_Record set:_
# # #

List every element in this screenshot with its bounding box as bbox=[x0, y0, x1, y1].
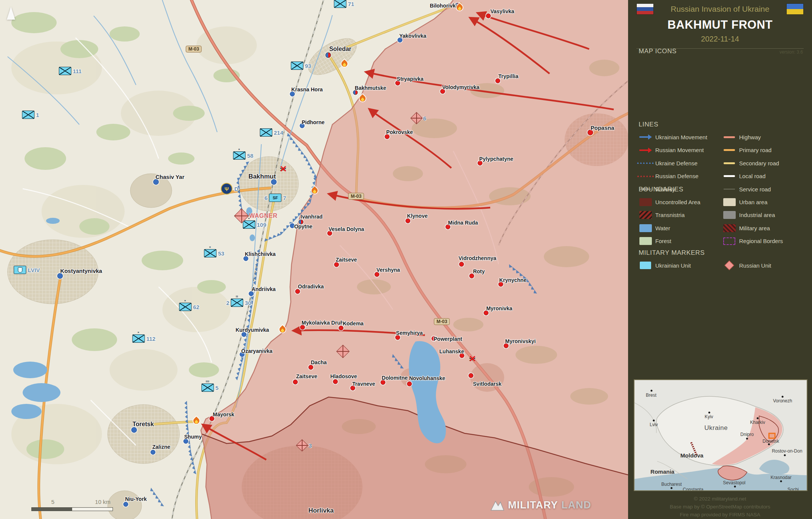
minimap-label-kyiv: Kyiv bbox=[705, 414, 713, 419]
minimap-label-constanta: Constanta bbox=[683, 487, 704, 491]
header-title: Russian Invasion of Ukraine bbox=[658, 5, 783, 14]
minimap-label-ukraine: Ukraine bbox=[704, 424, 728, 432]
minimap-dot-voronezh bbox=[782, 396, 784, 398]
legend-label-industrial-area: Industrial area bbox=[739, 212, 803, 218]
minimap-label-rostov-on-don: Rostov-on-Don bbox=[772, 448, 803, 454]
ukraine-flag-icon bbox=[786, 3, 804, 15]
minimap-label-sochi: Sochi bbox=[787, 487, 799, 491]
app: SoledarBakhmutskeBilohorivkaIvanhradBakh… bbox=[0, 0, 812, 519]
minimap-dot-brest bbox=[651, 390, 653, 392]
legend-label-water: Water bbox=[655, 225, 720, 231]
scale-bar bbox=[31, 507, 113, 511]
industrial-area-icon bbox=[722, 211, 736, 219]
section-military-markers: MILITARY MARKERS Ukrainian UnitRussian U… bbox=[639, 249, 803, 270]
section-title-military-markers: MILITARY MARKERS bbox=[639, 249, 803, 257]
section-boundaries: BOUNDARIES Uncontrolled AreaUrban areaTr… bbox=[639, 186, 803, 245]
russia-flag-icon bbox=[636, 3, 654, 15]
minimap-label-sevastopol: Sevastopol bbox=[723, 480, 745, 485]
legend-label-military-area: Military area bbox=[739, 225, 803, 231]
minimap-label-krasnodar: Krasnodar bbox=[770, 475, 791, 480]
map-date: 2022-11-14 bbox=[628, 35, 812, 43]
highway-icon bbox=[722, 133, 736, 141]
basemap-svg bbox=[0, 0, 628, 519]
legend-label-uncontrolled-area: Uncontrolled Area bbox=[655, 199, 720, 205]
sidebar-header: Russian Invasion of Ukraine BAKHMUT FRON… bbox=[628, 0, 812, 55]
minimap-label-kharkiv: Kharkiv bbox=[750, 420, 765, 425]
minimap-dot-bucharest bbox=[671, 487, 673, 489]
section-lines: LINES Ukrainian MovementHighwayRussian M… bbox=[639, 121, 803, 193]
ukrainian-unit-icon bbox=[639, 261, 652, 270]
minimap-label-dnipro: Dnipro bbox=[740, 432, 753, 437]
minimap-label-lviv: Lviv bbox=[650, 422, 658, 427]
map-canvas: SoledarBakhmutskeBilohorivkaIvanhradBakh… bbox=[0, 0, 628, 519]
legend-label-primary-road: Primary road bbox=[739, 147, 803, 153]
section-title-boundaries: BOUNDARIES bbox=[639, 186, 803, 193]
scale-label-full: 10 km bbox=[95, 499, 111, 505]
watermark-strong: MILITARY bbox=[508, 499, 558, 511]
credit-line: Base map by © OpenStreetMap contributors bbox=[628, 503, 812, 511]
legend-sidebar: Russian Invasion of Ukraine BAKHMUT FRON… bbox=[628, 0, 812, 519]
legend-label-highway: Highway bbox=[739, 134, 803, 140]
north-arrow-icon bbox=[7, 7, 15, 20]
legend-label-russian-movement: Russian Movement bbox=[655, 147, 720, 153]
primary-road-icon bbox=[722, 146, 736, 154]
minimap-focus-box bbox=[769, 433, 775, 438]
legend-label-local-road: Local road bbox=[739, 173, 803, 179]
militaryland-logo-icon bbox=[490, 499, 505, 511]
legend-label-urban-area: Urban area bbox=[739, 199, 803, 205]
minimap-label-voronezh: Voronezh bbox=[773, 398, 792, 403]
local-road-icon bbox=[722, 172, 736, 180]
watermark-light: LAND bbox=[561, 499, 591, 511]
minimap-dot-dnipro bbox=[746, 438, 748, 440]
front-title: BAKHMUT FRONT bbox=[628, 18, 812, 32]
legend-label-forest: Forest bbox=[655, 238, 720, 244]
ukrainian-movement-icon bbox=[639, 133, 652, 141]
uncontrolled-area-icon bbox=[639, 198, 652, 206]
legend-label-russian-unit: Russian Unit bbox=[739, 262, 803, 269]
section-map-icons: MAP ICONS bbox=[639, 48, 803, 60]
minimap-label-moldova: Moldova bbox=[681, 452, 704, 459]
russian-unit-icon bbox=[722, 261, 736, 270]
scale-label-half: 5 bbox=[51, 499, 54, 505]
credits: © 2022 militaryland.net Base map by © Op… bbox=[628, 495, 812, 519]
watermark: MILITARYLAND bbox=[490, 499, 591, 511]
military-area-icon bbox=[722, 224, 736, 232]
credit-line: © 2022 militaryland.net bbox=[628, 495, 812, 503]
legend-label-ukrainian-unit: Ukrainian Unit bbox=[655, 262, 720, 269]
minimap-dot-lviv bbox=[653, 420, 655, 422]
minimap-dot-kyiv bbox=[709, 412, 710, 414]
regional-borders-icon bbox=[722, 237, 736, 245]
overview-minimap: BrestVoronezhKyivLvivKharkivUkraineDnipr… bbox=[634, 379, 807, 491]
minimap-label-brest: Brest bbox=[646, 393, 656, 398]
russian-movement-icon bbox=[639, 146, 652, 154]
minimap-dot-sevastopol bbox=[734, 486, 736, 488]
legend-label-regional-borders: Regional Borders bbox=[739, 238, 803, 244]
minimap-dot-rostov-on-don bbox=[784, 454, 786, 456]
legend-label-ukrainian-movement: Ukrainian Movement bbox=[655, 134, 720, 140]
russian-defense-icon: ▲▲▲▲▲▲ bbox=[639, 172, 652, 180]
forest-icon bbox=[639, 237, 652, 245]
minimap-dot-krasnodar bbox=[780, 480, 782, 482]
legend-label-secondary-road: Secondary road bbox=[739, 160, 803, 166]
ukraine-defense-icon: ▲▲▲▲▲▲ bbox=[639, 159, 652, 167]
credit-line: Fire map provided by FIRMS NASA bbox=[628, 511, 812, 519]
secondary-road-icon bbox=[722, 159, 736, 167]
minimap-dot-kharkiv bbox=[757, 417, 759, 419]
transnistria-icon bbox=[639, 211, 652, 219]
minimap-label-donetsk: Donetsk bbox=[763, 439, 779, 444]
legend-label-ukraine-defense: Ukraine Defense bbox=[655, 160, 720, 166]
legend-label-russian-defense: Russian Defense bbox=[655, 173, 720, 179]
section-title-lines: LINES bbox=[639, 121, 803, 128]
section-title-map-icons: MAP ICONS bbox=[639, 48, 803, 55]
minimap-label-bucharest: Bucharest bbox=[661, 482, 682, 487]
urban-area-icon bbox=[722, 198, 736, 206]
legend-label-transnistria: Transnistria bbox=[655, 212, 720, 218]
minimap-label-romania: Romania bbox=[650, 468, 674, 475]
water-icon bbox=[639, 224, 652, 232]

# # #

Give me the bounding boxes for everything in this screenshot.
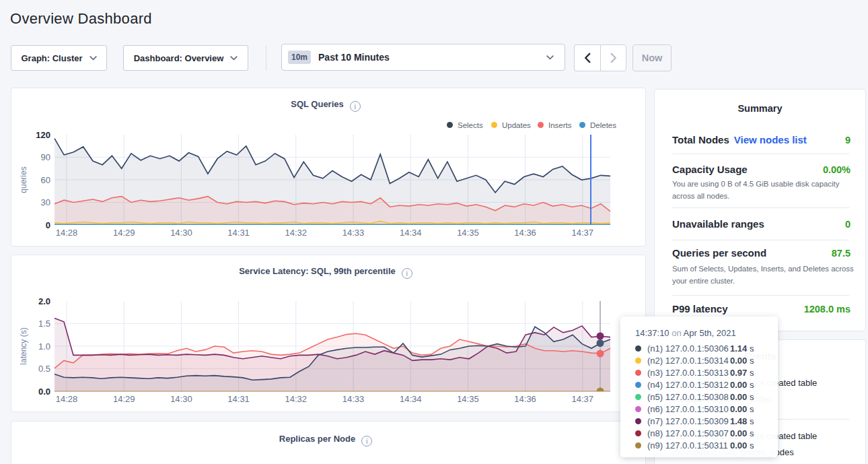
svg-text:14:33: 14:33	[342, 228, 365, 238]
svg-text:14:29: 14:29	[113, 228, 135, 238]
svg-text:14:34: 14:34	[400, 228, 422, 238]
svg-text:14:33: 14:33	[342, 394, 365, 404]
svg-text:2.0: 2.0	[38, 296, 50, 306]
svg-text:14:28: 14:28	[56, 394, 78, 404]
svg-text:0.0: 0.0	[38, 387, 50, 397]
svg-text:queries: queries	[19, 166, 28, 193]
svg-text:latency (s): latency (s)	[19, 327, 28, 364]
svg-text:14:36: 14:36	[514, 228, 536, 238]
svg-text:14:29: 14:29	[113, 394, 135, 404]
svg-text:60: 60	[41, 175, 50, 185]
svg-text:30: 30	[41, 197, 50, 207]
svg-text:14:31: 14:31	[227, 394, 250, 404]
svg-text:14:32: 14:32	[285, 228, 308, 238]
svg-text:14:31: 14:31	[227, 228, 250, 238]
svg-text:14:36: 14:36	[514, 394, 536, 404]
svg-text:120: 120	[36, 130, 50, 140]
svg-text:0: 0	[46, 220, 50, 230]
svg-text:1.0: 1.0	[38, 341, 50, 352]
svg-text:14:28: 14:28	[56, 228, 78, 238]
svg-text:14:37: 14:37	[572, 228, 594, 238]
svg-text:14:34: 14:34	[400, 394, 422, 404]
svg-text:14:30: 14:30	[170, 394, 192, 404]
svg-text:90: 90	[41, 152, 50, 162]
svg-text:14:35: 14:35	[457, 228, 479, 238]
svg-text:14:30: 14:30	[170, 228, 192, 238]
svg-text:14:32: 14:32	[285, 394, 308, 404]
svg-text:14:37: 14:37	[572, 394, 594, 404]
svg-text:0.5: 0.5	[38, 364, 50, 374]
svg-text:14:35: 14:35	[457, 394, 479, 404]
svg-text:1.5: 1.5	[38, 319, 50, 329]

# # #

Collect every line with the string "this" from the records, and copy each.

_Solution to the exercise:_
List every element in this screenshot with its bounding box as bbox=[x0, y0, x1, y1].
Give me the bounding boxes for everything in this screenshot.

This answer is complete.